**WHAT YOU NEED TO DO:**
Nothing but the lines from the first line of the records below to the line holding "Pendant des années, ArtisJet" belongs in the answer, copied exactly and without pictures.

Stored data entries
----------
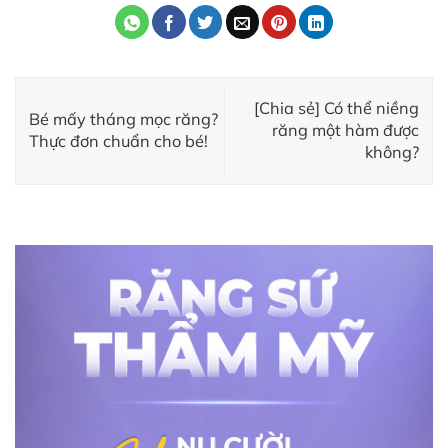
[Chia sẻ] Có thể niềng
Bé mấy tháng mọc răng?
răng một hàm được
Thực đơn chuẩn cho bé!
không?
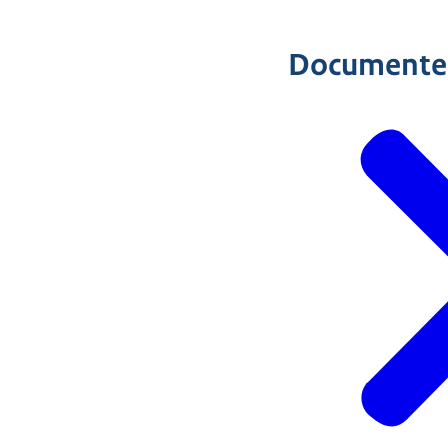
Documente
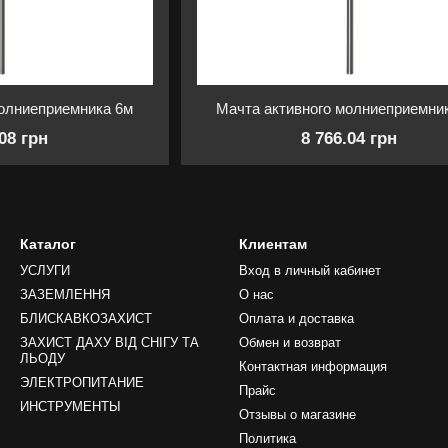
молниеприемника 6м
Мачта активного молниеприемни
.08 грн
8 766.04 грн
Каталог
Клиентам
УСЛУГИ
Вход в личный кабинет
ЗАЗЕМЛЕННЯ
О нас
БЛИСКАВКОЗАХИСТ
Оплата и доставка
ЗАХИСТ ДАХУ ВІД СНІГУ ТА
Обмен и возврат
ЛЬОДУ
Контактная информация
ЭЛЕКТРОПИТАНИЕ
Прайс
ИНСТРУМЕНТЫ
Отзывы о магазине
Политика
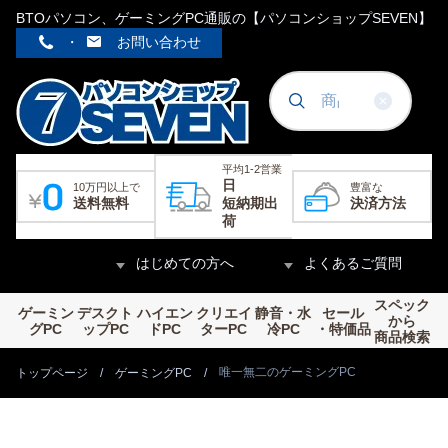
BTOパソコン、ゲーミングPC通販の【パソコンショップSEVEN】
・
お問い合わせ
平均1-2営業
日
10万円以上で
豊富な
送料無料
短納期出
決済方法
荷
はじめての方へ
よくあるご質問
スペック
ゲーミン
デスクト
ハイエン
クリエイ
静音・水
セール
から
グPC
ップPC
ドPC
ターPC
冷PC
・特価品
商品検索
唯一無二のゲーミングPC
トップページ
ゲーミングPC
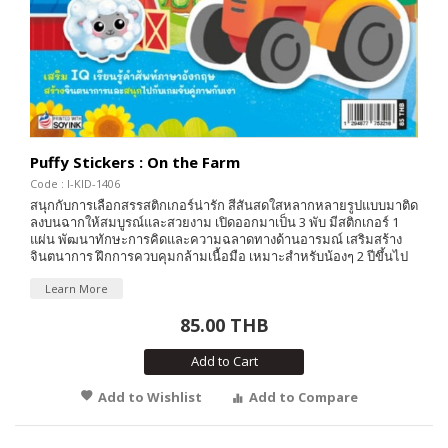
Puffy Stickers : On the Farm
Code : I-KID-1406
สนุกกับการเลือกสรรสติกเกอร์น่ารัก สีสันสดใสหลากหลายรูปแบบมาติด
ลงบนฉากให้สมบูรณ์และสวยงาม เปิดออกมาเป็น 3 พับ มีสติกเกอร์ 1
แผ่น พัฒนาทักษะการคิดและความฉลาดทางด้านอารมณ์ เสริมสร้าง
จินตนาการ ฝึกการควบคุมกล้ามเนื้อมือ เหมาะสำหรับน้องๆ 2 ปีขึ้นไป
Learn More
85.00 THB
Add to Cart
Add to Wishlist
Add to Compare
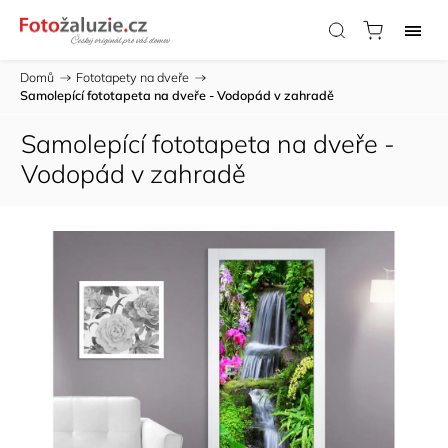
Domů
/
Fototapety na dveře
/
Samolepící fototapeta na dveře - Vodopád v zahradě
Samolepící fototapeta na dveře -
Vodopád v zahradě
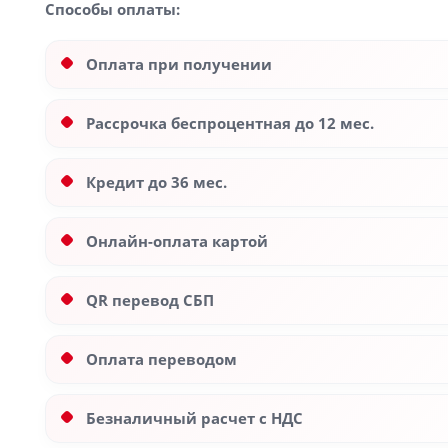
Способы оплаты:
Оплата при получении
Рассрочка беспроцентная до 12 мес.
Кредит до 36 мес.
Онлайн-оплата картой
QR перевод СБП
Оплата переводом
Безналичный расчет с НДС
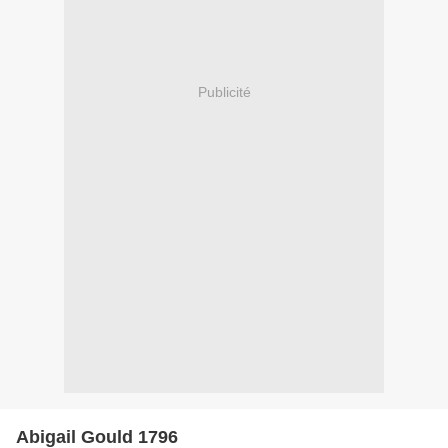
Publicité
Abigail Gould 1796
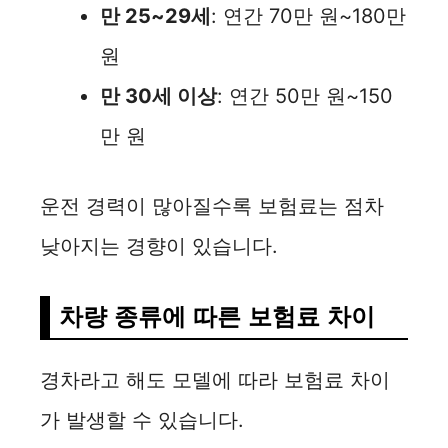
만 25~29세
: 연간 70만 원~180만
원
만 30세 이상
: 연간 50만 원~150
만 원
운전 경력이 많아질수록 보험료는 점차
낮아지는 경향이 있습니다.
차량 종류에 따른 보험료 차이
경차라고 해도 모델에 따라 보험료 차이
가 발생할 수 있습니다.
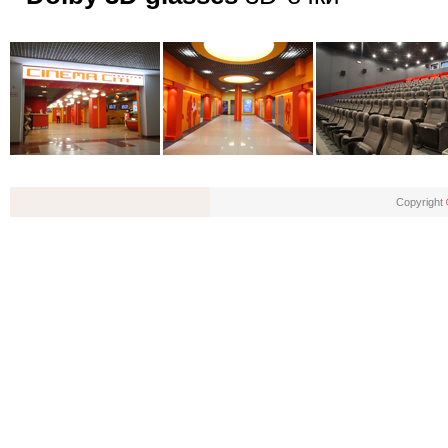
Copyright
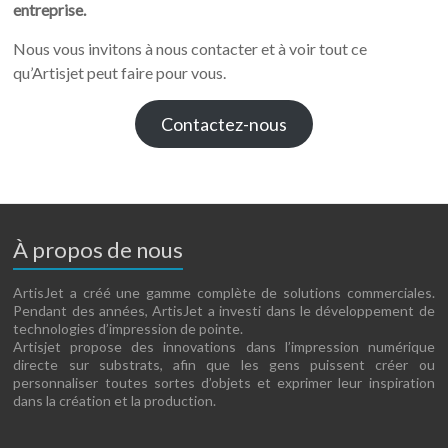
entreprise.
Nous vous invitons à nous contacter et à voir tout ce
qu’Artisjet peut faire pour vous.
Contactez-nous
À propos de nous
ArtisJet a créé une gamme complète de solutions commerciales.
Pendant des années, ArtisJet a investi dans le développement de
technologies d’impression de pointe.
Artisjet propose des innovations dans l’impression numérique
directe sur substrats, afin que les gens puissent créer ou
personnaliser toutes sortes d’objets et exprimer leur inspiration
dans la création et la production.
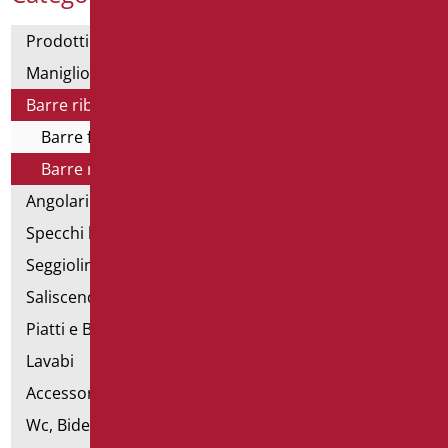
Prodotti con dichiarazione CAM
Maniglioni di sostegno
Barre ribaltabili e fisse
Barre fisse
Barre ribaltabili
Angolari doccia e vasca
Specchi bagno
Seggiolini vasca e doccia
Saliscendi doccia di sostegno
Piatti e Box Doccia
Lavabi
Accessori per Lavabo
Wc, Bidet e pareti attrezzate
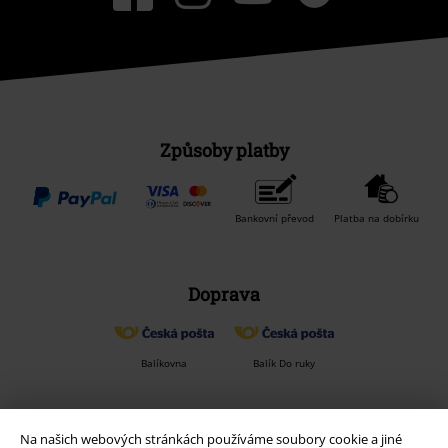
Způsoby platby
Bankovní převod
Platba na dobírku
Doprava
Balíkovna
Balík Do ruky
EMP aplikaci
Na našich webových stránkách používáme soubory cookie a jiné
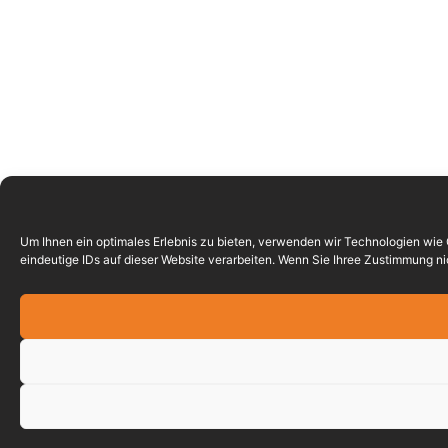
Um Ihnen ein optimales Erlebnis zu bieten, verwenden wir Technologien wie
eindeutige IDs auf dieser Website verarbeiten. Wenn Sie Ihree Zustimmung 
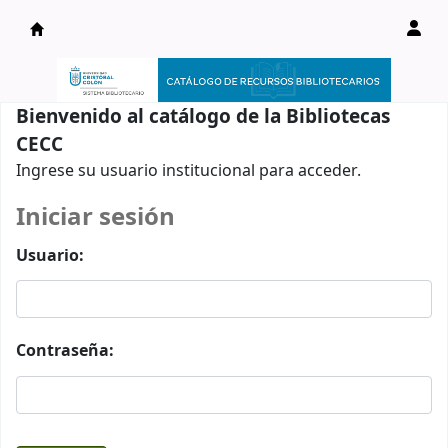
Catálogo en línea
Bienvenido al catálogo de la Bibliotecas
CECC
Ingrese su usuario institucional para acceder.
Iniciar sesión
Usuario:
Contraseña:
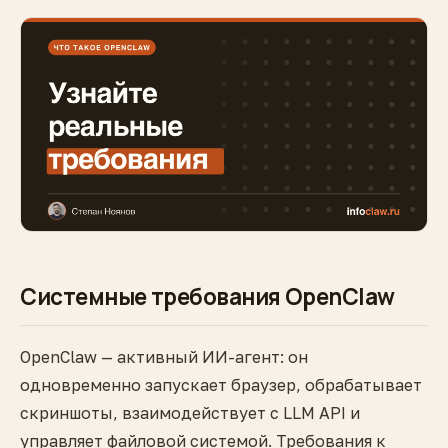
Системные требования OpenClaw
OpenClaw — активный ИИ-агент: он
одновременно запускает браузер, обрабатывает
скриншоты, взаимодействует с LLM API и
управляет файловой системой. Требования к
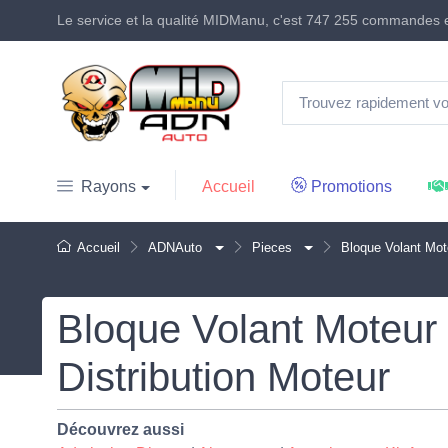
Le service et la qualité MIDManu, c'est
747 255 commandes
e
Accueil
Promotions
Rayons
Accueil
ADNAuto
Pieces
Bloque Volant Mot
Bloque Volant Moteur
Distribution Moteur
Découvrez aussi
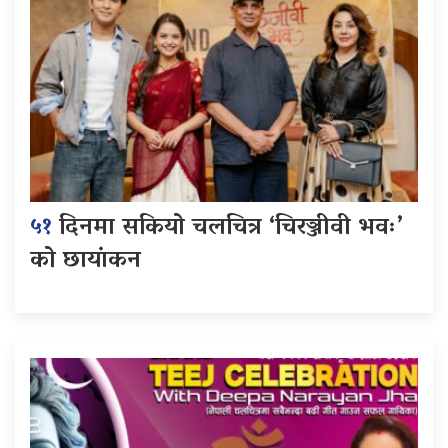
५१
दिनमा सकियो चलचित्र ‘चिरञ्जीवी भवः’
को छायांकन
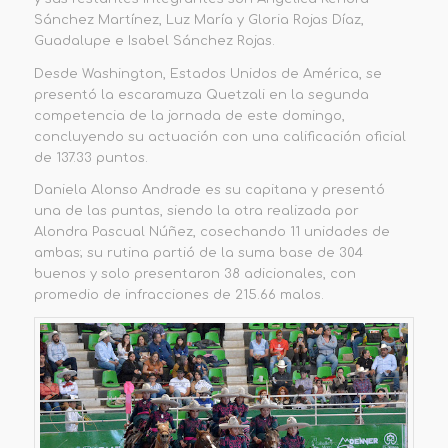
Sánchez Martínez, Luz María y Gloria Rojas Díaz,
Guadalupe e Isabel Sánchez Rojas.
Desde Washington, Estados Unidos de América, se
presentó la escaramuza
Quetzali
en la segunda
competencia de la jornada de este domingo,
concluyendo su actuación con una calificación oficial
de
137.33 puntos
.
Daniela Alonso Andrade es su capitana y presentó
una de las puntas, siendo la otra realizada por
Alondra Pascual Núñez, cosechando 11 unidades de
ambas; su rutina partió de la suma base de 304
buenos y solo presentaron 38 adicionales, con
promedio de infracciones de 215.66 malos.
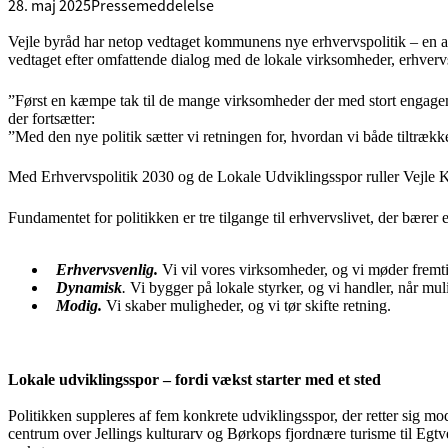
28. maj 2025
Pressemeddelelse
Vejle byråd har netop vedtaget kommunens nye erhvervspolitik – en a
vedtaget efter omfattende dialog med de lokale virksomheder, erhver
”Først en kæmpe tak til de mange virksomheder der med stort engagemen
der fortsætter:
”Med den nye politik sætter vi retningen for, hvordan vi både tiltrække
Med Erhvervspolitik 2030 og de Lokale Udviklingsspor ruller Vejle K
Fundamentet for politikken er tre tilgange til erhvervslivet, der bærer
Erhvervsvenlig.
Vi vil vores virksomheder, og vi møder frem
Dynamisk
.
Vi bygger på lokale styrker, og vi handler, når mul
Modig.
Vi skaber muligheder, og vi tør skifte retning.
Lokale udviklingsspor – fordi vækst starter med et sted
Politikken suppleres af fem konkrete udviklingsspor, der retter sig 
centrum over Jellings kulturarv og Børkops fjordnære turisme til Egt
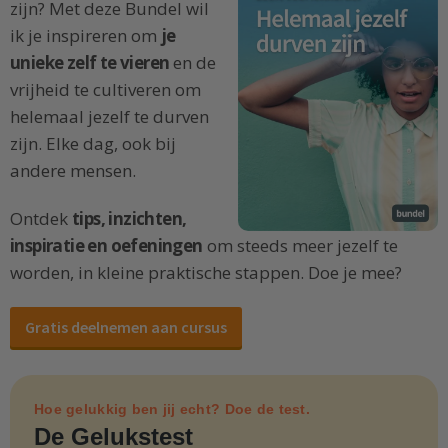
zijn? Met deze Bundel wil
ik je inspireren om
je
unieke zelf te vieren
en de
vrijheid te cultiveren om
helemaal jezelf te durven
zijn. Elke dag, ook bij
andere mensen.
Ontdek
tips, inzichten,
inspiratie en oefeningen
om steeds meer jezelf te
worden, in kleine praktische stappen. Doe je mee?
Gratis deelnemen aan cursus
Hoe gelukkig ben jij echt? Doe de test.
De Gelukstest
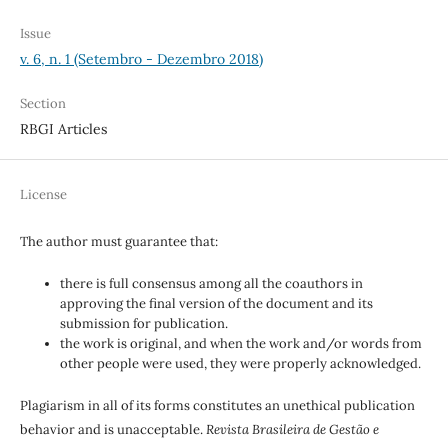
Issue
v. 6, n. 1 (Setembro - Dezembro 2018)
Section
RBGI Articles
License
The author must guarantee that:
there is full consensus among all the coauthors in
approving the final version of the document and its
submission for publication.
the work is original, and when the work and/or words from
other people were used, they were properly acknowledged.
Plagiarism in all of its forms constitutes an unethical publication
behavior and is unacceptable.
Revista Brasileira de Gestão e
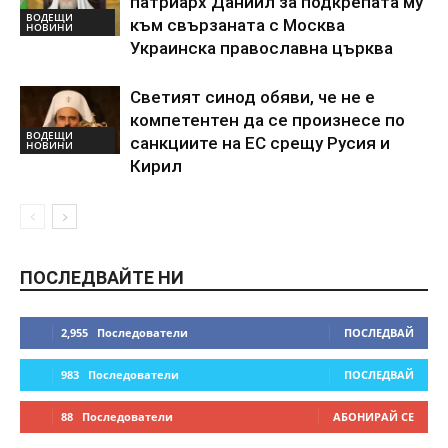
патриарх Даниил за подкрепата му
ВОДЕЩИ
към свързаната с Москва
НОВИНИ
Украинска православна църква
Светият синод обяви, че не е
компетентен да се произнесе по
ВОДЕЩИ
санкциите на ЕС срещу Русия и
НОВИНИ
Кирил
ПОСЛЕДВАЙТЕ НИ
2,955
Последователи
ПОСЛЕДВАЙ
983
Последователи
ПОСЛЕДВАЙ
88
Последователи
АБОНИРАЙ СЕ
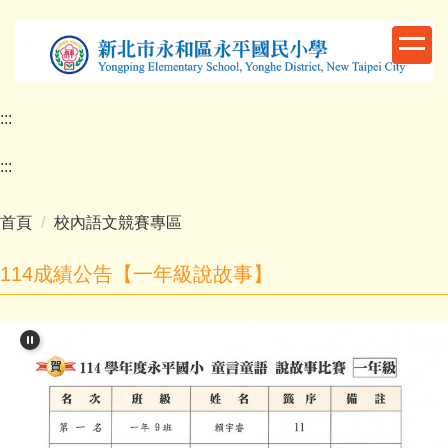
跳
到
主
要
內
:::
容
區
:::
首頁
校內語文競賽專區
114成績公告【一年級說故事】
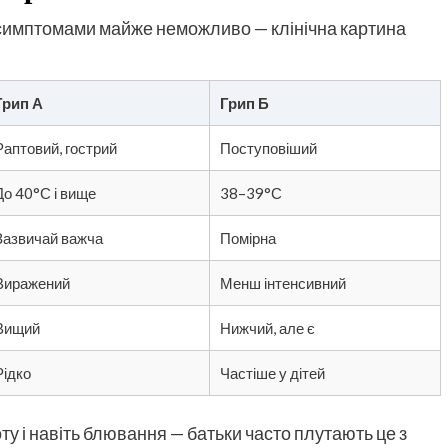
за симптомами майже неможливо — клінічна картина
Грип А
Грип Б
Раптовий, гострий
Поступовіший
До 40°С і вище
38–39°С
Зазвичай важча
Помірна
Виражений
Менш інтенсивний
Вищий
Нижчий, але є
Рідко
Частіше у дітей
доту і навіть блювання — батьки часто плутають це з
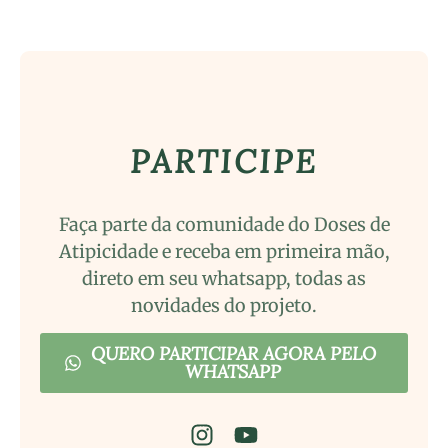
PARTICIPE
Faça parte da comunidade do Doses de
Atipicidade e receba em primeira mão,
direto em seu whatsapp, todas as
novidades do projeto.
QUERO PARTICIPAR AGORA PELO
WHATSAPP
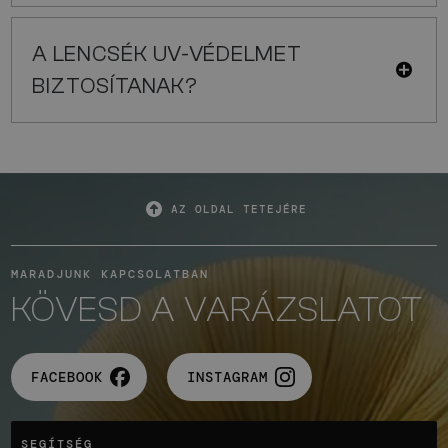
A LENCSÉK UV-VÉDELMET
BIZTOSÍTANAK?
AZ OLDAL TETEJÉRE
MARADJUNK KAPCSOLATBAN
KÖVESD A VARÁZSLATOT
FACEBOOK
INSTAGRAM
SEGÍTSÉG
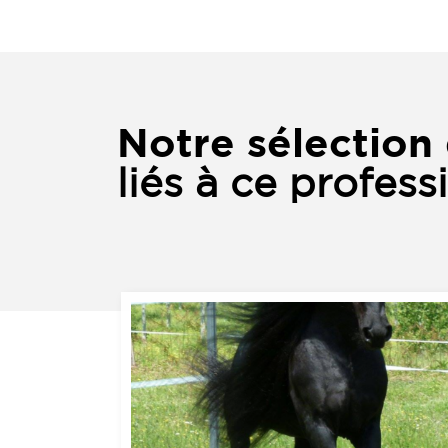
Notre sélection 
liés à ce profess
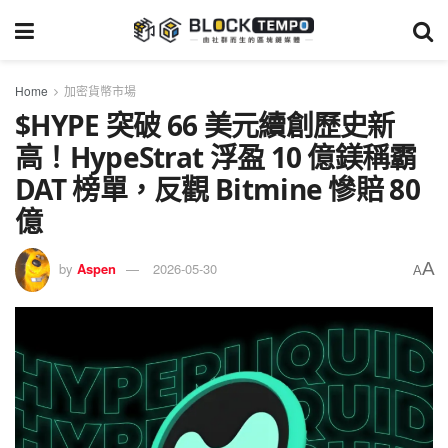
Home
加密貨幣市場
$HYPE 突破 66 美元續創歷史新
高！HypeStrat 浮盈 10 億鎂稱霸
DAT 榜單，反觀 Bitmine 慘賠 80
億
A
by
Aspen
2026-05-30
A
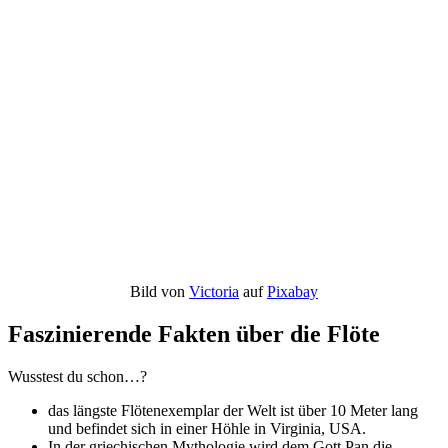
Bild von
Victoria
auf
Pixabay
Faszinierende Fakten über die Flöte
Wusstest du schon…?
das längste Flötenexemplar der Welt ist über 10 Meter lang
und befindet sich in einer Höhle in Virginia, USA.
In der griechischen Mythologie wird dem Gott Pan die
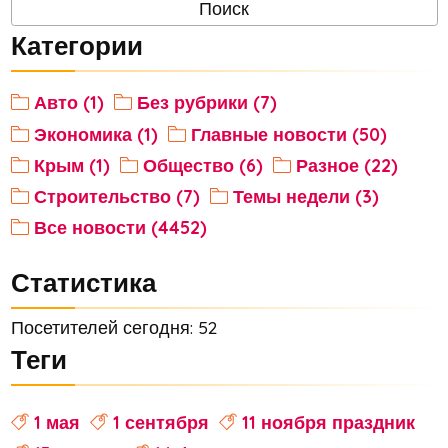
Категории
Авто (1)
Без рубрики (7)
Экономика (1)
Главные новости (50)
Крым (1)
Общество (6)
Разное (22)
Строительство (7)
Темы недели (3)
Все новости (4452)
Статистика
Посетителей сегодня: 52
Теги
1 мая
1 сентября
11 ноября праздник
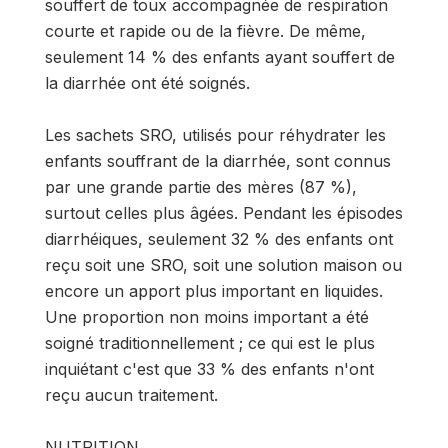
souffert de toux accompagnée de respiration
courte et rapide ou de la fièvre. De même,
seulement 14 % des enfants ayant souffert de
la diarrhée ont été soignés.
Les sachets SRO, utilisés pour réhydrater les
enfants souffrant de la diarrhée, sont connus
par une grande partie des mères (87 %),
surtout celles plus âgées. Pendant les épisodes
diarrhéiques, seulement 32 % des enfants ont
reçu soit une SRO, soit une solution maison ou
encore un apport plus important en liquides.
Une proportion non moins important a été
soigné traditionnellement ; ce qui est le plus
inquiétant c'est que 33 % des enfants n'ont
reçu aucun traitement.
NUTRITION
----------
**COMPLETED EXERCISE:**
[Chia sẻ] Có thể niềng
Bé mấy tháng mọc răng?
răng một hàm được
Thực đơn chuẩn cho bé!
không?
Documente
молниеприемника 6м
Мачта активного молниеприемни
.08 грн
8 766.04 грн
Каталог
Клиентам
УСЛУГИ
Вход в личный кабинет
ЗАЗЕМЛЕННЯ
О нас
БЛИСКАВКОЗАХИСТ
Оплата и доставка
ЗАХИСТ ДАХУ ВІД СНІГУ ТА
Обмен и возврат
ЛЬОДУ
Контактная информация
ЭЛЕКТРОПИТАНИЕ
Прайс
ИНСТРУМЕНТЫ
Отзывы о магазине
Политика
BTOパソコン、ゲーミングPC通販の【パソコンショップSEVEN】
・
お問い合わせ
平均1-2営業
日
10万円以上で
豊富な
送料無料
短納期出
決済方法
荷
はじめての方へ
よくあるご質問
スペック
ゲーミン
デスクト
ハイエン
クリエイ
静音・水
セール
から
グPC
ップPC
ドPC
ターPC
冷PC
・特価品
商品検索
唯一無二のゲーミングPC
トップページ
ゲーミングPC
Puffy Stickers : On the Farm
Code : I-KID-1406
สนุกกับการเลือกสรรสติกเกอร์น่ารัก สีสันสดใสหลากหลายรูปแบบมาติด
ลงบนฉากให้สมบูรณ์และสวยงาม เปิดออกมาเป็น 3 พับ มีสติกเกอร์ 1
แผ่น พัฒนาทักษะการคิดและความฉลาดทางด้านอารมณ์ เสริมสร้าง
จินตนาการ ฝึกการควบคุมกล้ามเนื้อมือ เหมาะสำหรับน้องๆ 2 ปีขึ้นไป
Learn More
85.00 THB
Add to Cart
Add to Wishlist
Add to Compare
Domů
/
Fototapety na dveře
/
Samolepící fototapeta na dveře - Vodopád v zahradě
Samolepící fototapeta na dveře -
Vodopád v zahradě
Способы оплаты:
Оплата при получении
Рассрочка беспроцентная до 12 мес.
Кредит до 36 мес.
Онлайн-оплата картой
QR перевод СБП
Оплата переводом
Безналичный расчет с НДС
Publicité
Abigail Gould 1796
만 25~29세
: 연간 70만 원~180만
원
만 30세 이상
: 연간 50만 원~150
만 원
운전 경력이 많아질수록 보험료는 점차
낮아지는 경향이 있습니다.
차량 종류에 따른 보험료 차이
경차라고 해도 모델에 따라 보험료 차이
가 발생할 수 있습니다.
Copyright
entreprise.
Nous vous invitons à nous contacter et à voir tout ce
qu’Artisjet peut faire pour vous.
Contactez-nous
À propos de nous
ArtisJet a créé une gamme complète de solutions commerciales.
Pendant des années, ArtisJet a investi dans le développement de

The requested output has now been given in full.